About a month after I moved down to Glasgow I headed back up home for the weekend and I cried pretty much the whole time. I cried on the train going home. I cried when my parents met me at the station. I cried when I climbed into my very own bed for the first time in four weeks because my bed smelt like my bed and my pillows felt like my pillows. You get the drift. I was a mess. One week after this little visit I decided that the prospect of not going home again until Christmas was not one that I could face so alas I decided the forgo two of my lectures in the middle of November and go home for a day instead.
I feel like nobody really prepares you for the bad side of university. The whole way through high school it's spun as this amazing experience that you will remember for the rest of your life, but it has so many downsides. After the fun and games of freshers week is over, its really just like school but much, much harder.
I have a pretty full on course compared to lots of other people so I can fully expect to be in university from around 9am until 5pm all week, but that's not the end of it. I then have to come back to my flat to then go over lecture notes, write up lab reports, do further reading, prepare for labs/tutorials/lectures the next day... It goes on and on and on.
Add all that studying to having to cook or prepare every meal you eat, wash the dishes every day, washing your own clothes, having to go out and do a food shop and god forbid working all weekend... It all adds up to you having little to no time to yourself. How the stigma of uni students being out drinking every night arose I have no idea because I certainly don't have the time. My favourite part of the day has become the few hours I have to spare between finishing my lecture prep and going to sleep, and even that I have to organise to work out whether I'm going to use it to clean, shower, catch up on some missed sleep or relax with a movie.

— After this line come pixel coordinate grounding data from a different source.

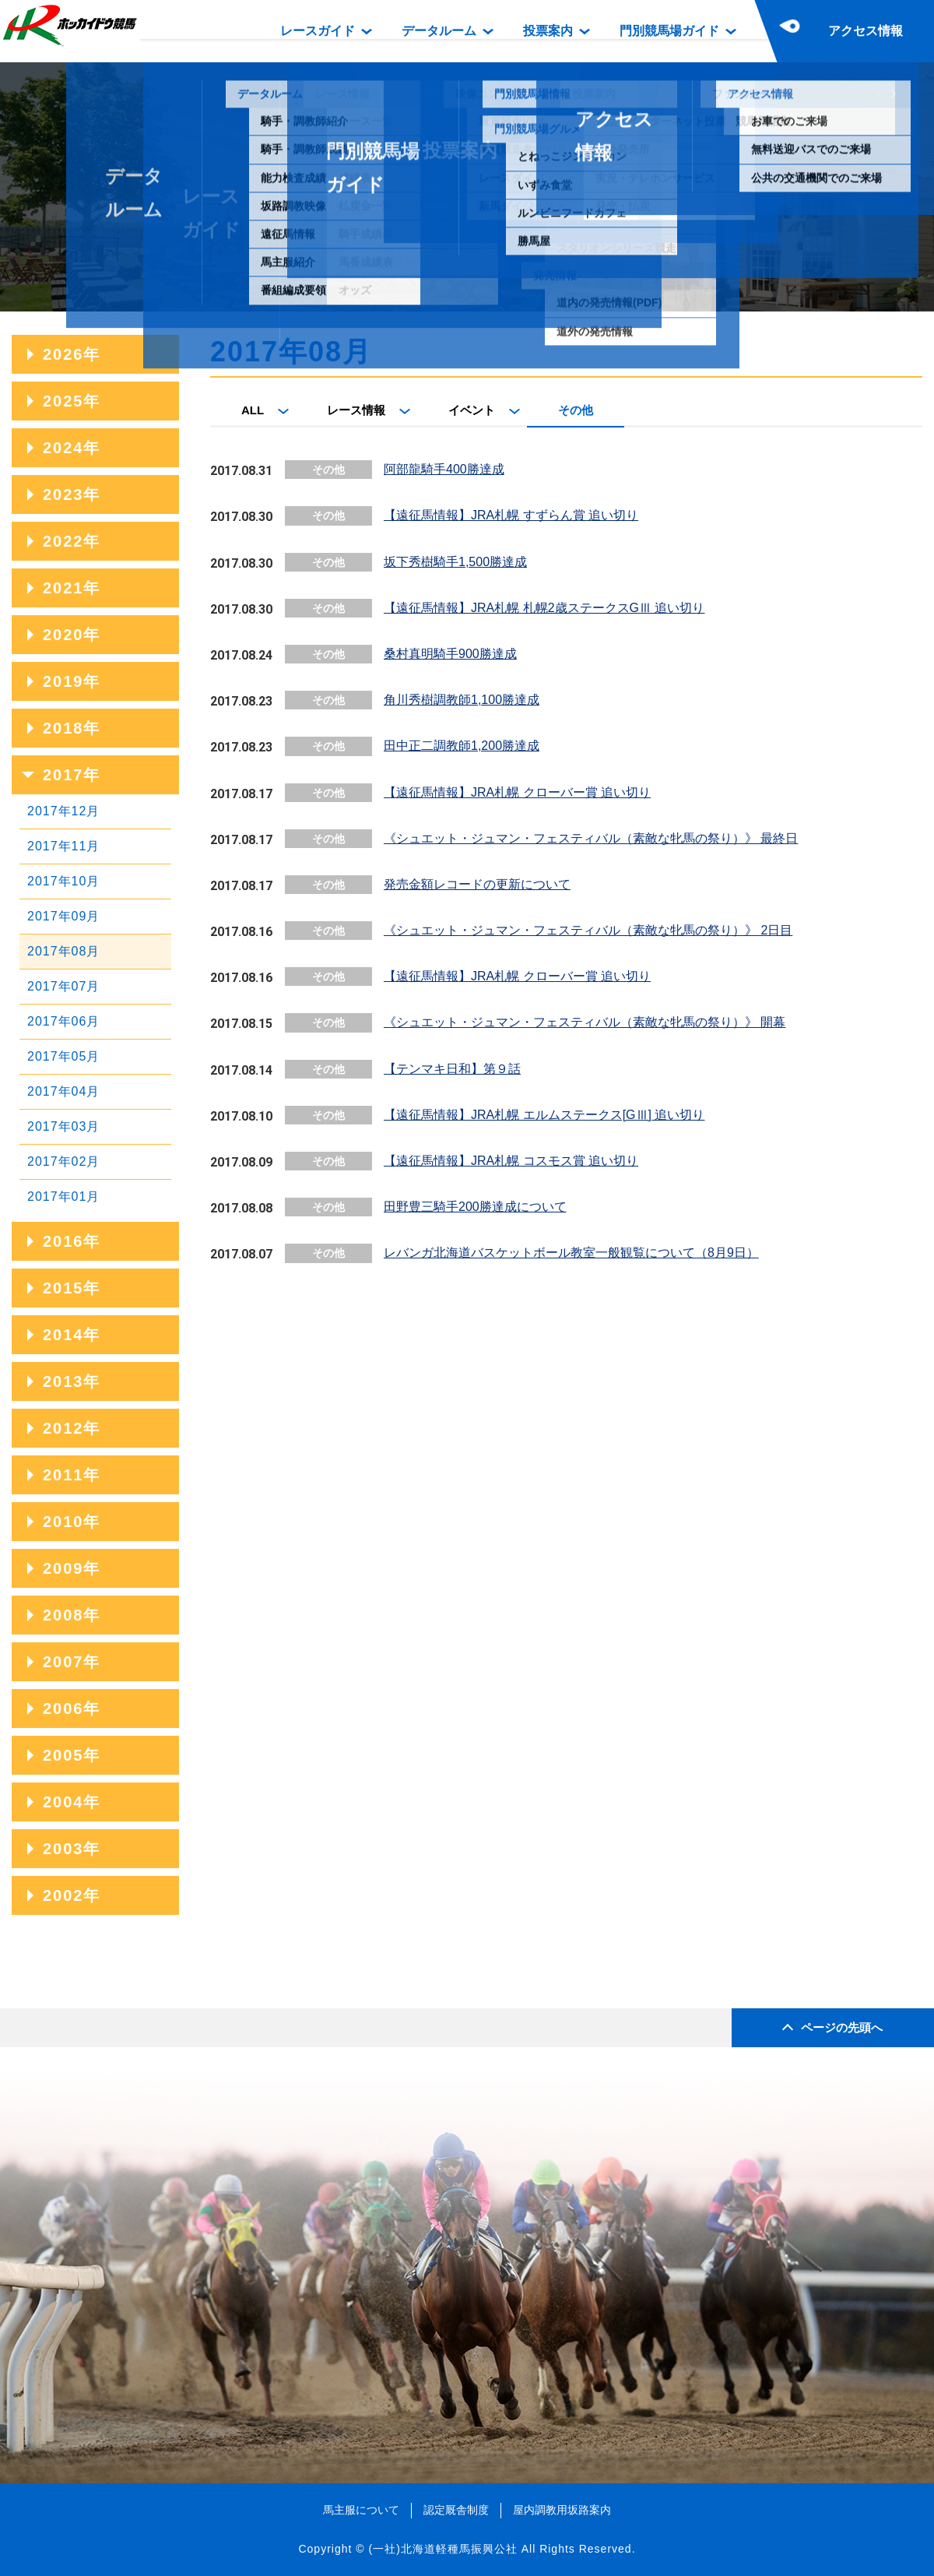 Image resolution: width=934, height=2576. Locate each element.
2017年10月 (63, 881)
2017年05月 (63, 1056)
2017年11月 (63, 846)
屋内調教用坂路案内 (562, 2510)
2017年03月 (63, 1126)
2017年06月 (63, 1021)
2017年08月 (63, 951)
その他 (575, 410)
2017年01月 (63, 1196)
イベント (471, 410)
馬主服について (361, 2510)
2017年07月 (63, 986)
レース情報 (356, 410)
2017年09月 (63, 916)
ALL (252, 410)
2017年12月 (63, 811)
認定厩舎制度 (456, 2510)
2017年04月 (63, 1091)
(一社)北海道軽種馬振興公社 (442, 2549)
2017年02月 (63, 1161) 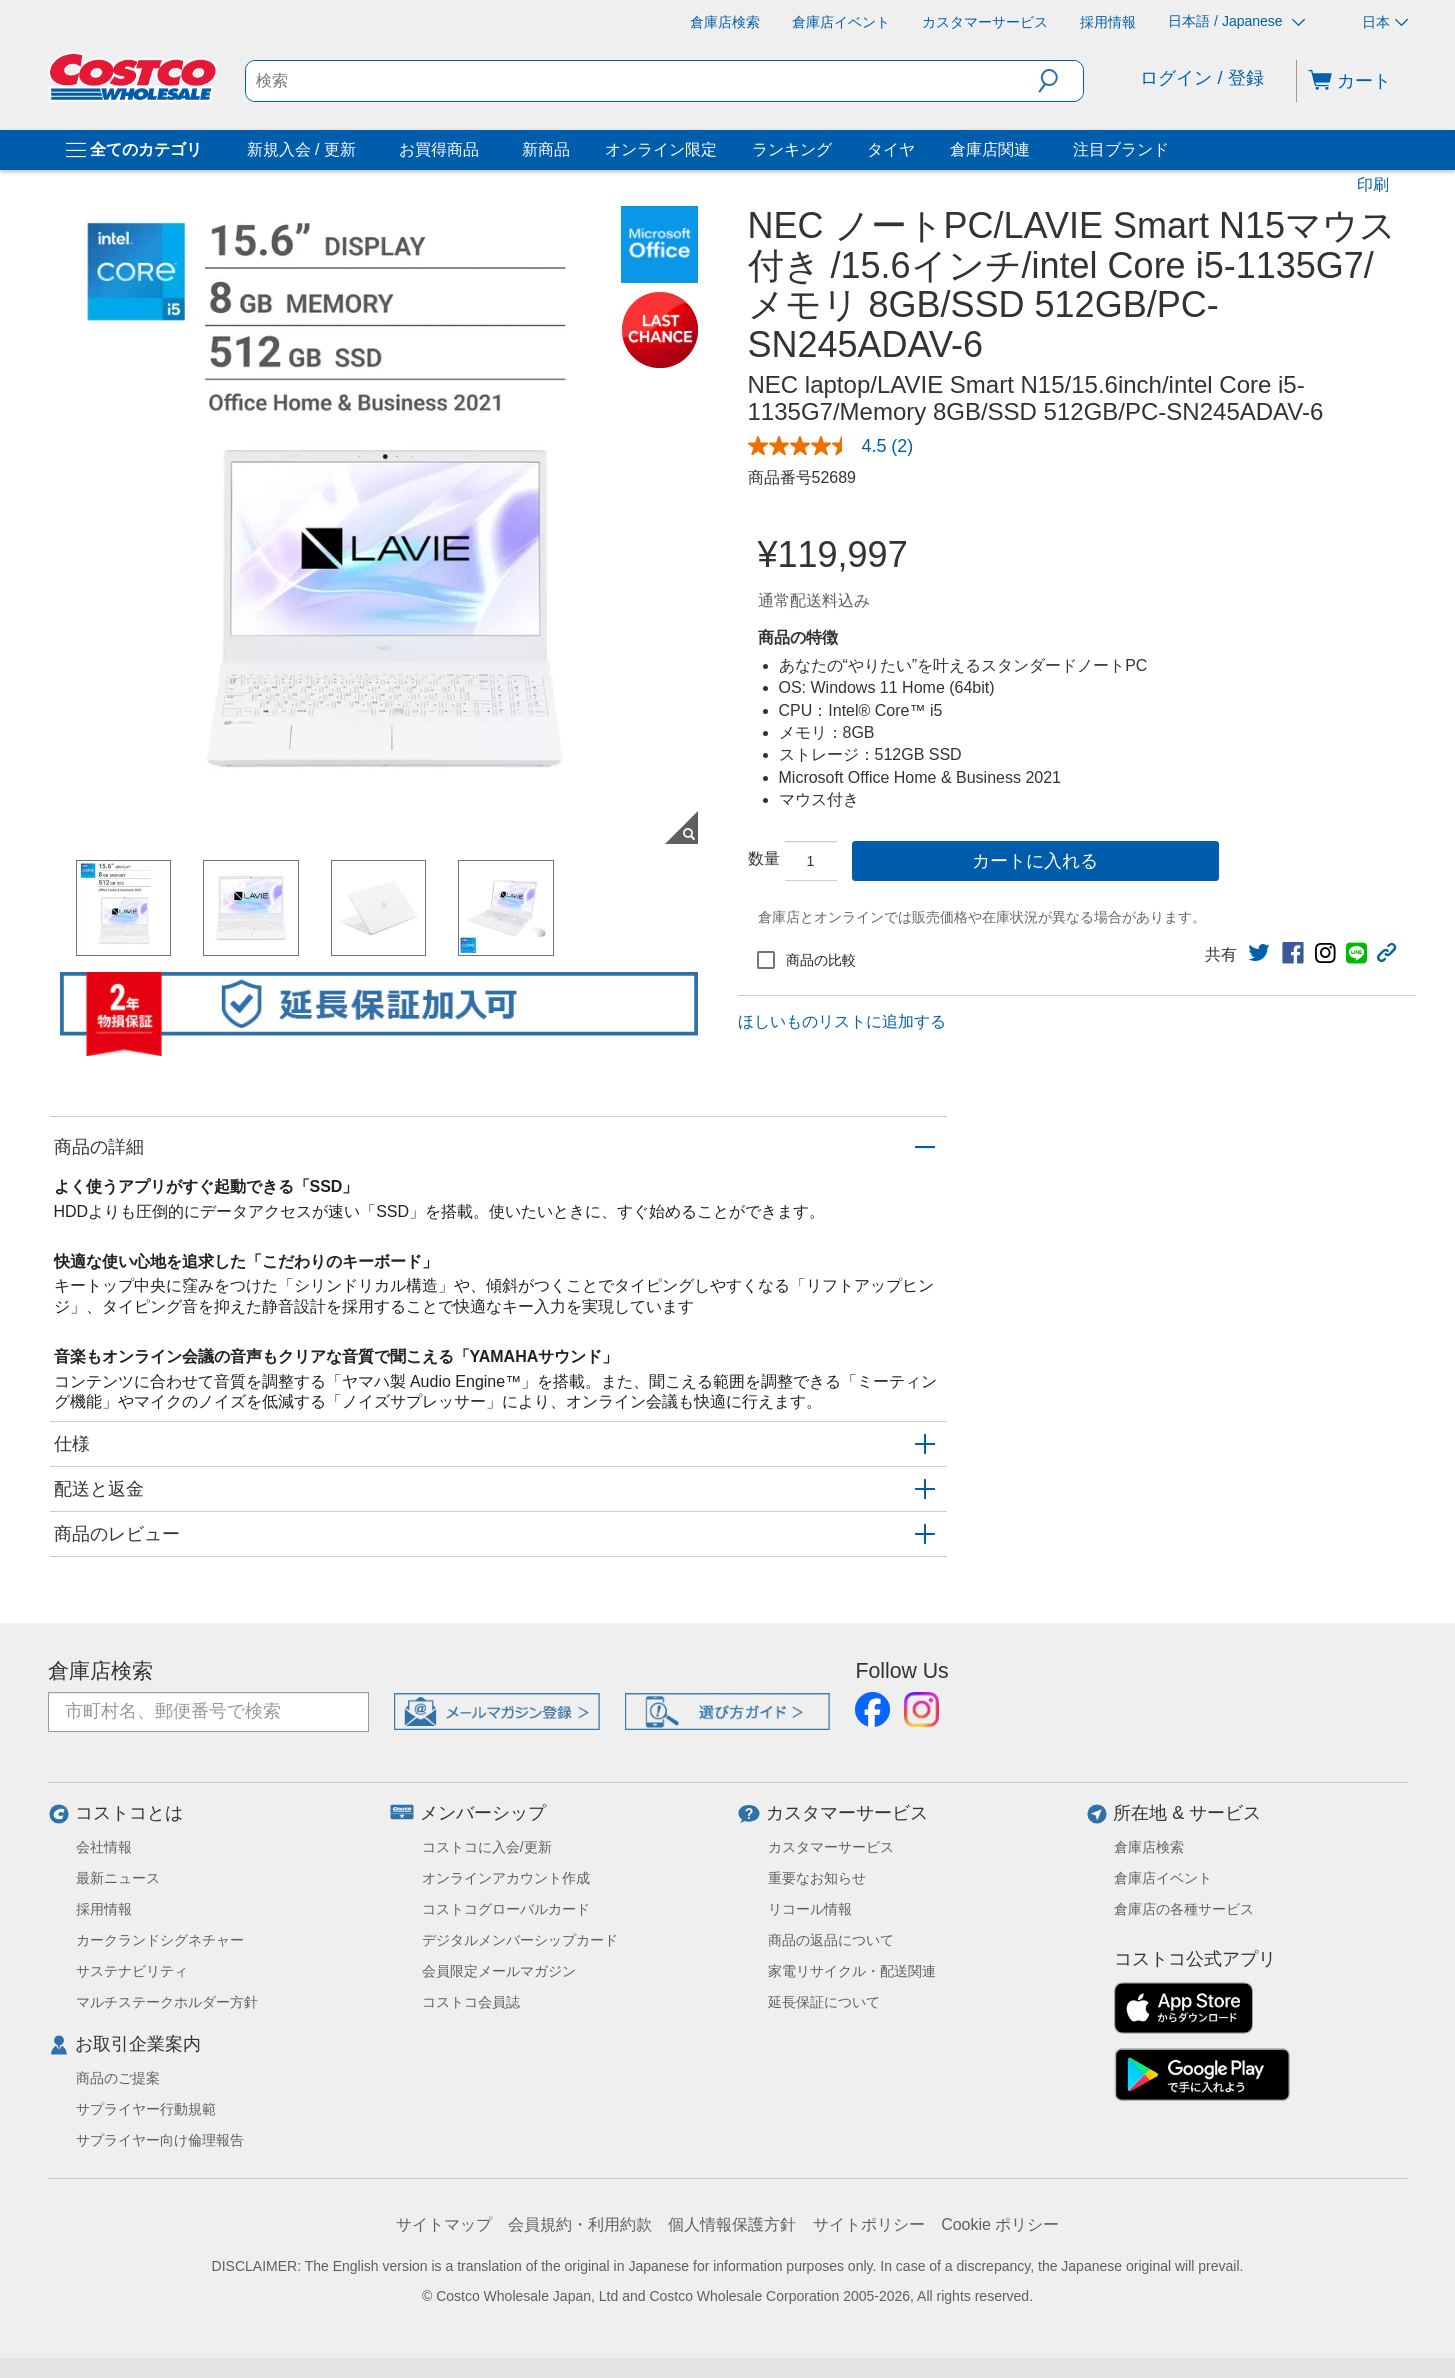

Don't get me wrong though, I have had a good experience so far I just feel that in my constant daydreaming about moving to Glasgow for months on end wasn't exactly taking into account the practical aspects of university life. Some days are ok, other days I just want to curl up into a ball and drown my sorrows in Grey's Anatomy for 12 hours straight. But in the end I just need to keep reminding myself why I have to put myself through this right now as in the long run I will certainly be greatful that 18 year old homesick me decided to suck it up and get on with it.